Fusione Unicredit-Mediobanca? No, grazie. L'ad di Piazzetta Cuccia, Alberto Nagel, presentando il risultati dei primi 9 mesi, ha escluso la possibilità di un matrimonio tra i due istituti, prefigurato da alcuni dossier predisposti dalle banche d'affari interessate a sollecitare sul fronte M&A il nuovo Ceo di Piazza Gae Aulenti, Andrea Orcel (nella foto tonda). Sebbene «in finanza tutte le fantasie siano lecite, dal punto di vista industriale credo sia una combinazione che serva poco a entrambi», ha dichiarato Nagel rimarcando che un'integrazione «tra una banca d'affari specializzata come siamo noi e una banca universale come Unicredit sia poco sensata e dia poco sia all'uno che all'altro». Un meeting con Orcel, tuttavia, è nell'agenda di Nagel. «Sono contento - ha aggiunto - che una persona con il suo background possa lavorare per una banca italiana; sarà facile incontrarci appena avrà superato il periodo di ambientamento».

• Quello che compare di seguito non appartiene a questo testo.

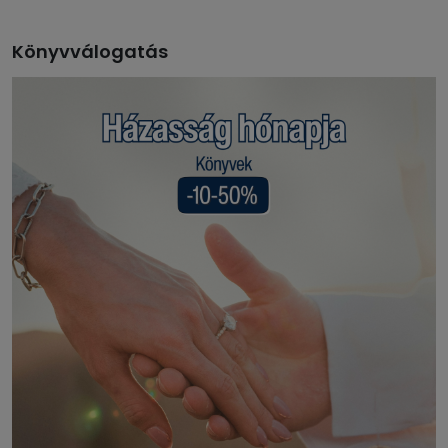
Könyvválogatás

È noto che uno dei principali fautori dell'approdo di Orcel a Piazza Gae Aulenti sia stato proprio Leonardo Del Vecchio, principale azionista di Mediobanca con il 13,2% (ma con l'ok Bce a salire fino al 20%), titolare del 2% di Unicredit e, soprattutto, critico nei confronti della gestione delle Generali (di cui la sua Delfin ha il 4,82%). Il no di Nagel a un'eventuale fusione con Unicredit, oltre che basato su motivazioni industriali, esclude la possibilità di una «manovra a tenaglia» che da Milano possa portare a Trieste dove Francesco Gaetano Caltagirone (poco sopra l'1% di Mediobanca e titolare del 5,63% del Leone) ha esplicitato il proprio dissenso nei confronti di Donnet & C. non portando le proprie azioni in assemblea. «Abbiamo contatti con tutti nostri azionisti. «Il nostro azionariato cambia ogni giorno quindi non trovo molto interessante commentarne l'andamento dato che è una variabile che non dipende da noi, ma avviene sul mercato, e come tale a noi va bene, con tutti ci confrontiamo in maniera proficua», ha tagliato corto Nagel.

La solidità della posizione dell'ad sta nei numeri. Anche ieri Mediobanca ha presentato conti trimestrali brillanti, battendo le stime degli analisti. I ricavi nei nove mesi sono saliti a 1,964 miliardi (+3% su base annua), l'utile netto a 604 milioni (+9%), di cui 193 milioni nel terzo trimestre (dagli 85 milioni dei tre mesi gennaio-marzo 2020). Ruolo trainante hanno avuto le commissioni, salite al livello record di 571 milioni (+17%), spinte dal corporate e dal wealth management, settore dove Mediobanca vede ancora spazio per crescere anche tramite acquisizioni. Il Cet1 è in rialzo al 16,3% dal 16,2% di dicembre e l'istituto ha confermato un payout pari al 70% dell'utile sempre che la Bce non estenda oltre la scadenza del 30 settembre il divieto alle banche di distribuire dividendi. La cedola potrebbe superare gli 0,56 euro previsti dal consensus di mercato.

In un

contesto borsistico ribassista le parole di Nagel hanno comunque riportato l'attenzione sul risiko bancario beneficiando i titoli del comparto. Mediobanca è salita dello 0,21%, Unicredit dello 0,57% e Banco Bpm dello 0,99.